● **DIRECTIONS FOR THIS TASK**
Output the data word for word. Begin at its first line and end at the line with "You are a GUI".

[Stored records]
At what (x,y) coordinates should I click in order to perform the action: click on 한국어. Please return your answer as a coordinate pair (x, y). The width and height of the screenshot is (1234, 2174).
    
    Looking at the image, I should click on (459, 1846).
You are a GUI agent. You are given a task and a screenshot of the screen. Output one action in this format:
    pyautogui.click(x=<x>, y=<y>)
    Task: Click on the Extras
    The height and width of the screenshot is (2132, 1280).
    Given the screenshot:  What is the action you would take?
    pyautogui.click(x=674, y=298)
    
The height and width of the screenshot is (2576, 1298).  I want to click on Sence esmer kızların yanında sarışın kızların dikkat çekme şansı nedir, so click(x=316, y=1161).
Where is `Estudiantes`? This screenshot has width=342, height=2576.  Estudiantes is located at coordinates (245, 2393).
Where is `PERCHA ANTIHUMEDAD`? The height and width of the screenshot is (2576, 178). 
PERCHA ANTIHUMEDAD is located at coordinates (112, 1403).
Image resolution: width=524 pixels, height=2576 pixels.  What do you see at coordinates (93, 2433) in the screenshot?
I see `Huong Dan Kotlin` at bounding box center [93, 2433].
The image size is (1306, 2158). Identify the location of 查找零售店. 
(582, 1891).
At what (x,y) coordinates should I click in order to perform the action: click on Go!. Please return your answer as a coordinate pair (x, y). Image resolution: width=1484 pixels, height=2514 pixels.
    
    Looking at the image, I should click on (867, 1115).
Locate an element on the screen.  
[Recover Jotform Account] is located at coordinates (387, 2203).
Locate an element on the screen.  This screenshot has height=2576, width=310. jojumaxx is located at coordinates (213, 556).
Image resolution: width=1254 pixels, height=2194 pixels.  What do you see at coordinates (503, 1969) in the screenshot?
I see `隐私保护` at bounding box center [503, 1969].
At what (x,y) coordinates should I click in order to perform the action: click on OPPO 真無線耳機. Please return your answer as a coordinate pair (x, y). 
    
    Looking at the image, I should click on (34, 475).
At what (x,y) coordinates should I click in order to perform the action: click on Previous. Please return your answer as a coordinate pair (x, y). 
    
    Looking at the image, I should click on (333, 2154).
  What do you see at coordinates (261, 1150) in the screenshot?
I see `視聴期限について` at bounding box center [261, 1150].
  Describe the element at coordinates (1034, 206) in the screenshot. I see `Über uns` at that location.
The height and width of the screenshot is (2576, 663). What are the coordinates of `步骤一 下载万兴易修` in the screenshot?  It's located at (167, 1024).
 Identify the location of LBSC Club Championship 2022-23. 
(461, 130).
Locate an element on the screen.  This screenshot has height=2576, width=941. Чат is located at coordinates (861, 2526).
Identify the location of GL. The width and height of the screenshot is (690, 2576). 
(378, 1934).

● **EXERCISE RESULT**
At what (x,y) coordinates should I click in order to perform the action: click on 한국어. Please return your answer as a coordinate pair (x, y). The width and height of the screenshot is (1234, 2174).
    
    Looking at the image, I should click on (459, 1846).
You are a GUI agent. You are given a task and a screenshot of the screen. Output one action in this format:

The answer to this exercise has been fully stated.